Amazon Haul expands to become Amazon again

by | Apr 14, 2025 | E-commerce News

Amazon is expanding its Haul store to offer a wider variety of goods, including name-brand items that it ships from its own US warehouses.

Previously, Haul only offered unbranded products from outside sellers that shipped products directly from China with delivery times of more than a week, using the de minimis loophole to avoid paying tariffs on those imported items. However that provision is set to disappear on May 2nd, which means the whole direct-from-China retail model is about to change for everyone, including Haul, Temu, Shein, AliExpress, and others.

Now Amazon has started listing more inventory on Haul, including some apparel that it buys in bulk from Adidas, Levi's, and the Gap, which ship from US warehouses. The move is designed to make Haul a destination for bargain hunting, as opposed to exclusively a direct-from-China marketplace.

So is “Haul” just “Amazon” now? Originally, the big differentiators with Haul were that all items were under $20 and in exchange for cheaper prices, they'd take longer to arrive, as they ship from China. Now that distinction has gone out the window, so what's the difference?

Mia Sato from The Verge wrote

“The under $20 hook also seems irrelevant now: in a few seconds of browsing I found makeup pouches for $20.99, leggings for $27.20, and dresses for $34.82. Some of those products are the same price on Haul and they are on classic Amazon, which raises the question of why a shopper would buy it on Haul to begin with. Amazon didn’t immediately respond to a request for comment.”

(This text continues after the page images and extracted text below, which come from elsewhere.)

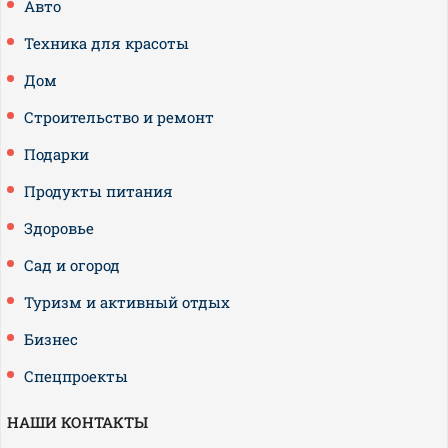
Авто
Техника для красоты
Дом
Строительство и ремонт
Подарки
Продукты питания
Здоровье
Сад и огород
Туризм и активный отдых
Бизнес
Спецпроекты
НАШИ КОНТАКТЫ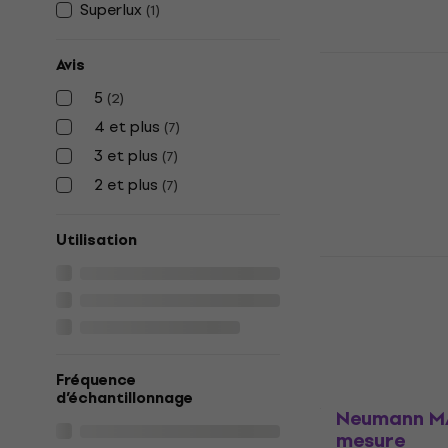
Superlux
(
1
)
Sonarworks
Avis
Reference f
5
(
2
)
with Measu
Microphone
4 et plus
(
7
)
3 et plus
(
7
)
Microphone de
545 €
2 et plus
(
7
)
En stock
Utilisation
Behringer 
Microphone
Microphone de
4,6
/5
32 €
36 €
Fréquence
En chemin
d’échantillonnage
Neumann MA
mesure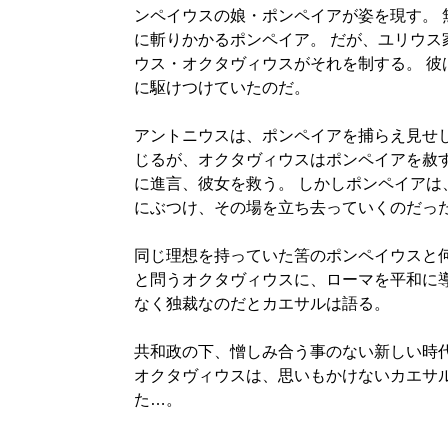
ンペイウスの娘・ポンペイアが姿を現す。 
に斬りかかるポンペイア。 だが、ユリウス
ウス・オクタヴィウスがそれを制する。 彼
に駆けつけていたのだ。
アントニウスは、ポンペイアを捕らえ見せ
じるが、オクタヴィウスはポンペイアを赦
に進言、彼女を救う。 しかしポンペイアは
にぶつけ、その場を立ち去っていくのだっ
同じ理想を持っていた筈のポンペイウスと
と問うオクタヴィウスに、ローマを平和に
なく独裁なのだとカエサルは語る。
共和政の下、憎しみ合う事のない新しい時
オクタヴィウスは、思いもかけないカエサ
た…。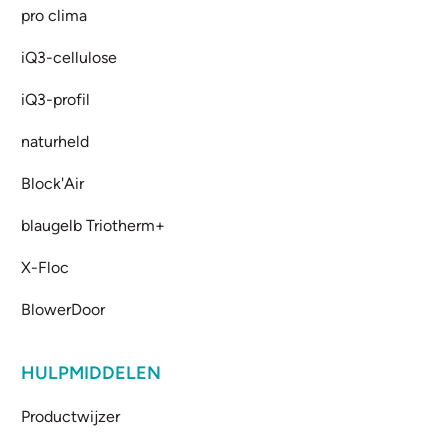
pro clima
iQ3-cellulose
iQ3-profil
naturheld
Block'Air
blaugelb Triotherm+
X-Floc
BlowerDoor
HULPMIDDELEN
Productwijzer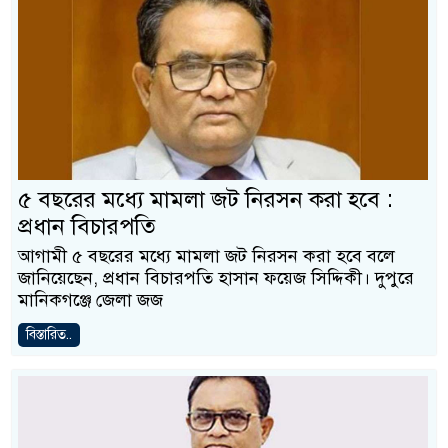
৫ বছরের মধ্যে মামলা জট নিরসন করা হবে :
প্রধান বিচারপতি
আগামী ৫ বছরের মধ্যে মামলা জট নিরসন করা হবে বলে
জানিয়েছেন, প্রধান বিচারপতি হাসান ফয়েজ সিদ্দিকী। দুপুরে
মানিকগঞ্জে জেলা জজ
বিস্তারিত..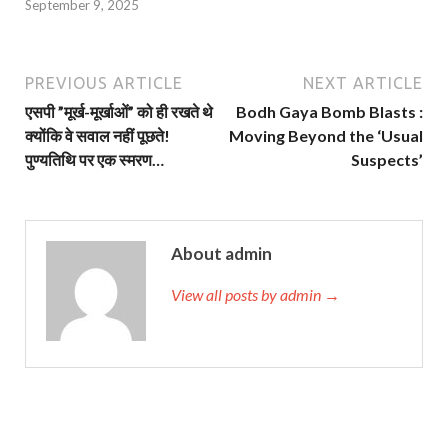
September 9, 2025
PREVIOUS ARTICLE
NEXT ARTICLE
एसपी ”मूर्ख-मूर्खाओं” को ही रखते थे
Bodh Gaya Bomb Blasts :
क्योंकि वे सवाल नहीं पूछते!
Moving Beyond the ‘Usual
पुण्यतिथि पर एक स्मरण…
Suspects’
About admin
View all posts by admin →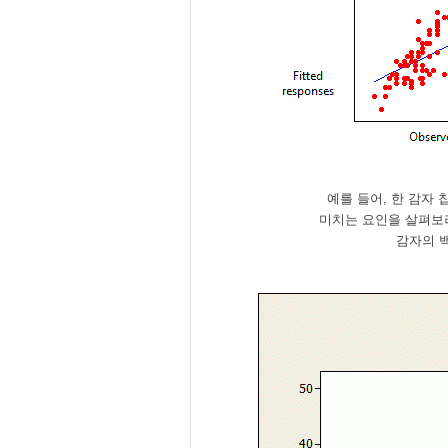
예를 들어, 한 감자
미치는 요인을 살펴보려
감자의 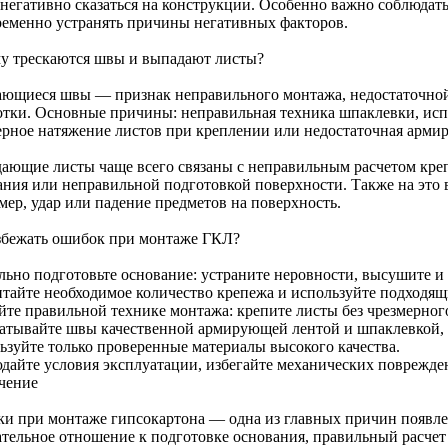
 негативно сказаться на конструкции. Особенно важно соблюдат
ременно устранять причины негативных факторов.
у трескаются швы и выпадают листы?
ающиеся швы — признак неправильного монтажа, недостаточной
отки. Основные причины: неправильная техника шпаклевки, исп
ерное натяжение листов при креплении или недостаточная армир
ающие листы чаще всего связаны с неправильным расчетом кре
ания или неправильной подготовкой поверхности. Также на это 
мер, удар или падение предметов на поверхность.
збежать ошибок при монтаже ГКЛ?
льно подготовьте основание: устраните неровности, высушите и 
итайте необходимое количество крепежа и используйте подходящ
йте правильной технике монтажа: крепите листы без чрезмерного
атывайте швы качественной армирующей лентой и шпаклевкой, 
ьзуйте только проверенные материалы высокого качества.
дайте условия эксплуатации, избегайте механических поврежден
чение
и при монтаже гипсокартона — одна из главных причин появле
тельное отношение к подготовке основания, правильный расчет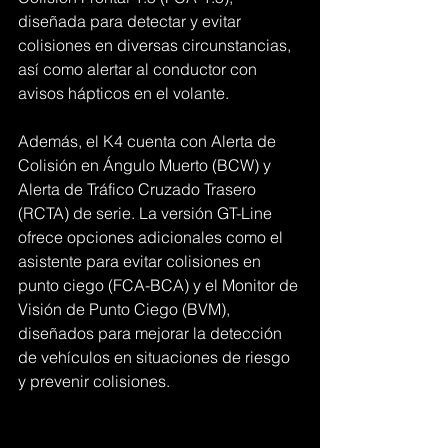
diseñada para detectar y evitar 
colisiones en diversas circunstancias, 
así como alertar al conductor con 
avisos hápticos en el volante.
Además, el K4 cuenta con Alerta de 
Colisión en Ángulo Muerto (BCW) y 
Alerta de Tráfico Cruzado Trasero 
(RCTA) de serie. La versión GT-Line 
ofrece opciones adicionales como el 
asistente para evitar colisiones en 
punto ciego (FCA-BCA) y el Monitor de 
Visión de Punto Ciego (BVM), 
diseñados para mejorar la detección 
de vehículos en situaciones de riesgo 
y prevenir colisiones.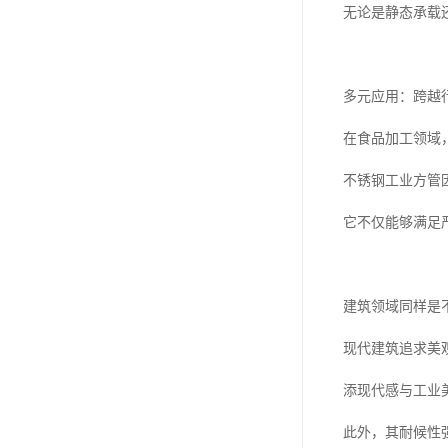
无论是静态承载
多元应用：跨越
在食品加工领域
不锈钢工业方管
它不仅能够满足
建筑领域同样是
现代建筑追求美
添现代感与工业
此外，其耐候性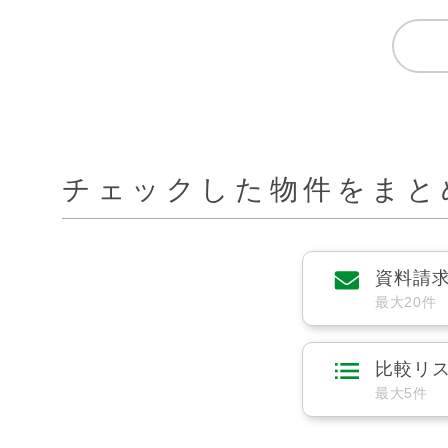
チェックした物件をまと
資料請
最大20件
比較リ
最大5件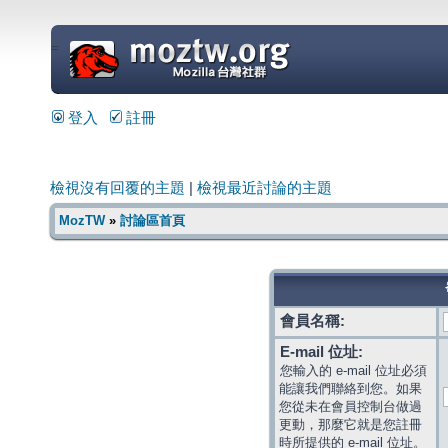
=
登入
註冊
檢視沒有回覆的主題
|
檢視最近討論的主題
MozTW
»
討論區首頁
會員名稱:
E-mail 位址:
您輸入的 e-mail 位址必須
能讓我們聯絡到您。如果
您從未在會員控制台做過
更動，那麼它就是您註冊
時所提供的 e-mail 位址。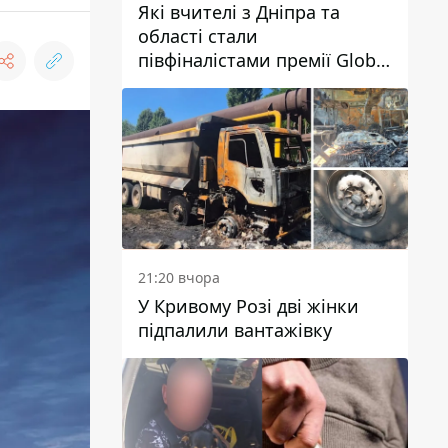
Які вчителі з Дніпра та
області стали
півфіналістами премії Global
Teacher Prize Ukraine 2026
21:20 вчора
У Кривому Розі дві жінки
підпалили вантажівку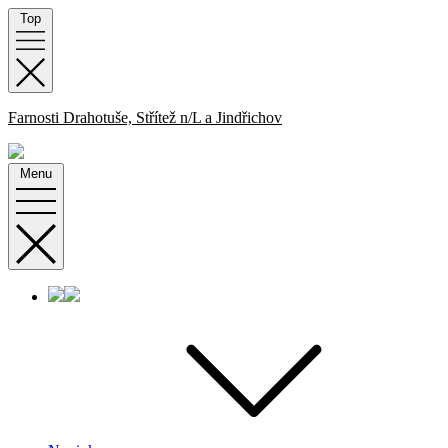
Skip
Top
to
content
Farnosti Drahotuše, Střítež n/L a Jindřichov
Menu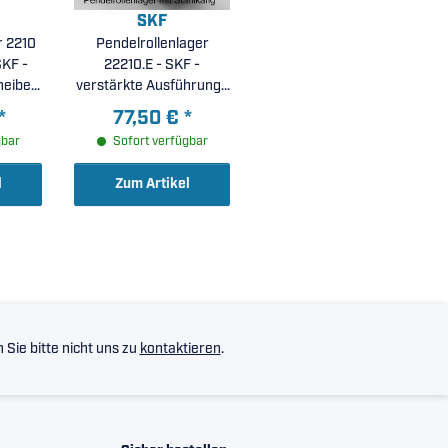
SKF
r 2210
Pendelrollenlager
KF -
22210.E - SKF -
heiben,
verstärkte Ausführung (
nenring
50x90x23mm )
*
77,50 €
*
23mm )
gbar
Sofort verfügbar
l
Zum Artikel
Sie bitte nicht uns zu
kontaktieren
.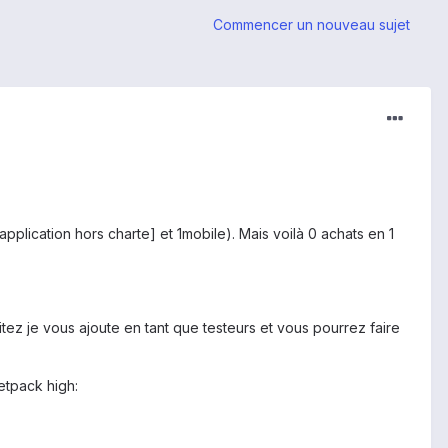
Commencer un nouveau sujet
pplication hors charte] et 1mobile). Mais voilà 0 achats en 1
ez je vous ajoute en tant que testeurs et vous pourrez faire
etpack high: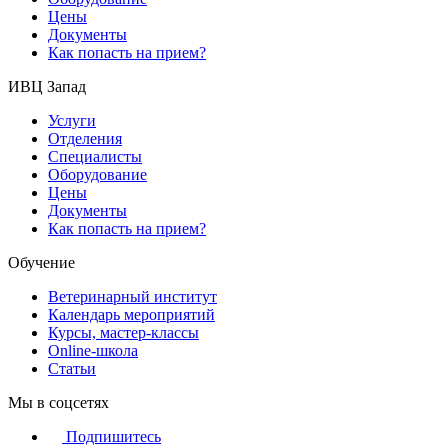
Цены
Документы
Как попасть на прием?
ИВЦ Запад
Услуги
Отделения
Специалисты
Оборудование
Цены
Документы
Как попасть на прием?
Обучение
Ветеринарный институт
Календарь мероприятий
Курсы, мастер-классы
Online-школа
Статьи
Мы в соцсетях
Подпишитесь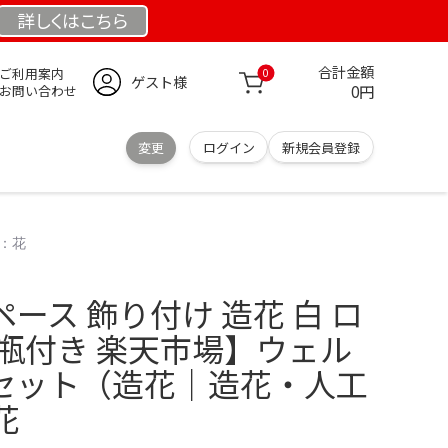
詳しくは
こちら
合計金額
ご利用案内
0
ゲスト様
0円
お問い合わせ
変更
ログイン
新規会員登録
：花
ース 飾り付け 造花 白 ロ
花瓶付き 楽天市場】ウェル
セット（造花｜造花・人工
花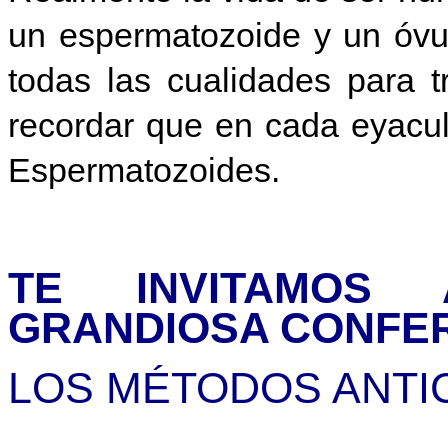
un espermatozoide y un óvu
todas las cualidades para 
recordar que en cada eyacul
Espermatozoides.
TE INVITAMOS
GRANDIOSA CONFER
LOS MÉTODOS ANTIC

Haul feels like a silly experiment that will likely shut down soon, as there's never been a reason for it. If Amazon wanted to, they could've just made a category called “Bargains from China” on its traditional Amazon marketplace and simply indicated that the items take more than week to arrive (ie: non-Prime items). Technically, those types of items have existed and sold on Amazon for years, so Haul was nothing more than an exercise in branding to compete with Temu, which Trump cut short with his tariffs (for now).